Fibonacci calculation at peak performance
Idea
The idea of this article is to explore the Fibonacci sequence algorithms in Elixir, explore optimizations which can be done and explore how native code can help us in order to compute even faster. The main objective of the article is to compute the largest Fibonacci number as fast as possible.
Start with the Math !
Most powerful algorithms out there rely on a quite simple math principle.
$$ Fn = F_{n-1} + F_{n-2} $$
This principle means that if you know the 2 previous terms of the series you can compute the next one. So the Fibonacci series is recursive because in the definition of the series appears the series itself.
Math is not real life.
Based on the math we have seen before we can think this algorithm:
def fib(0), do: 0
def fib(1), do: 1
def fib(n) do
fib(n - 1) + fib(n - 2)
end
Let me tell you why this is a terrible idea. This algorithm is super slow, because it does extra computations which are already computed and it does not store any result.
flowchart TB;
root["$$F_{n}$$"]
f1["$$F_{n-1}$$"]
f2["$$F_{n-2}$$"]
f11["$$F_{n-2}$$"]
f12["$$F_{n-3}$$"]
f21["$$F_{n-3}$$"]
f22["$$F_{n-4}$$"]
root-->f1;
root-->f2;
f1-->f11;
f1-->f12;
f2-->f21;
f2-->f22;
As you can see from this example, the complexity of this algorithm grows exponentially $O(2^n)$. Notice that we are doing multiple times the same computation $F_{n-2}$ or $F_{n-3}$.
Improving naive solution.
One improvement we can do to the solution is to apply Dynamic programming.

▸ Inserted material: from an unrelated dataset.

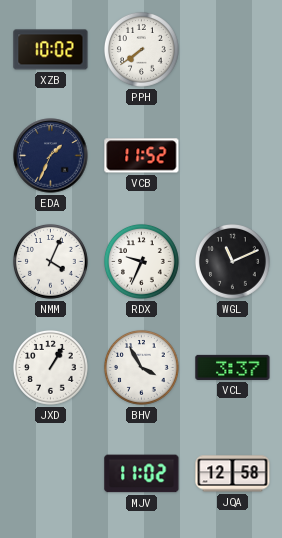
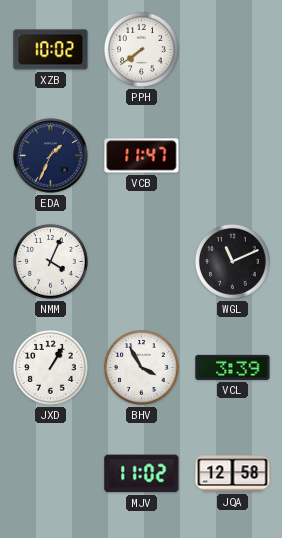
VCB: 11:52 -> 11:47
RDX: 9:34 -> none
VCL: 3:37 -> 3:39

We can optimize the algorithm by doing memoization, so the complexity can be reduced a lot.
def fib(n) do
if :ets.whereis(:fibs) == :undefined do
:ets.new(:fibs, [:named_table, read_concurrency: true])
end
do_fib(n)
end
defp do_fib(0) do
:ets.insert(:fibs, {0, 0})
0
end
defp do_fib(1) do
:ets.insert(:fibs, {1, 1})
1
end
defp do_fib(n) do
result = :ets.lookup(:fibs, n)
if result == [] do
val = do_fib(n - 1) + do_fib(n - 2)
:ets.insert(:fibs, {n, val})
val
else
[{_n, val}] = result
val
end
end
This is the same algorithm as before, but we cache the results in an ETS table, so if we have an already computed result, we do not need to recompute it all.

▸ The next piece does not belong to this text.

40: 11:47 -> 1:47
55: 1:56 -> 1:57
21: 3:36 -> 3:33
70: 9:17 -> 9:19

We can do a simple benchmark between this implementation with memoization and the other one with not, so it demonstrates how powerful is this technique.
##### With input 1 #####
Name ips average deviation median 99th %
Elixir O(2^n) Algorithm 16.64 M 60.09 ns ±42065.44% 45 ns 69 ns
Elixir O(2^n) Algorithm Memo 1.16 M 864.46 ns ±5353.57% 792 ns 1150 ns
Comparison:
Elixir O(2^n) Algorithm 16.64 M
Elixir O(2^n) Algorithm Memo 1.16 M - 14.39x slower +804.37 ns
##### With input 20 #####
Name ips average deviation median 99th %
Elixir O(2^n) Algorithm Memo 1.51 M 0.66 μs ±9240.96% 0.54 μs 0.88 μs
Elixir O(2^n) Algorithm 0.0102 M 98.09 μs ±55.81% 96.94 μs 105.33 μs
Comparison:
Elixir O(2^n) Algorithm Memo 1.51 M
Elixir O(2^n) Algorithm 0.0102 M - 148.28x slower +97.43 μs
##### With input 45 #####
Name ips average deviation median 99th %
Elixir O(2^n) Algorithm Memo 1.48 M 0.00000 s ±8725.95% 0.00000 s 0.00000 s
Elixir O(2^n) Algorithm 0.00000 M 16.21 s ±0.13% 16.21 s 16.22 s
Comparison:
Elixir O(2^n) Algorithm Memo 1.48 M
Elixir O(2^n) Algorithm 0.00000 M - 24065479.81x slower +16.21 s
---
config:
themeVariables:
xyChart:
plotColorPalette: '#D278AA, #7C6D91'
---
xychart
title "Benchmark Memo vs No Memo"
x-axis "Algorithm" [ "O(2^N) input 45", "Memo input 45", "O(2^N) input 20", "Memo input 20" ]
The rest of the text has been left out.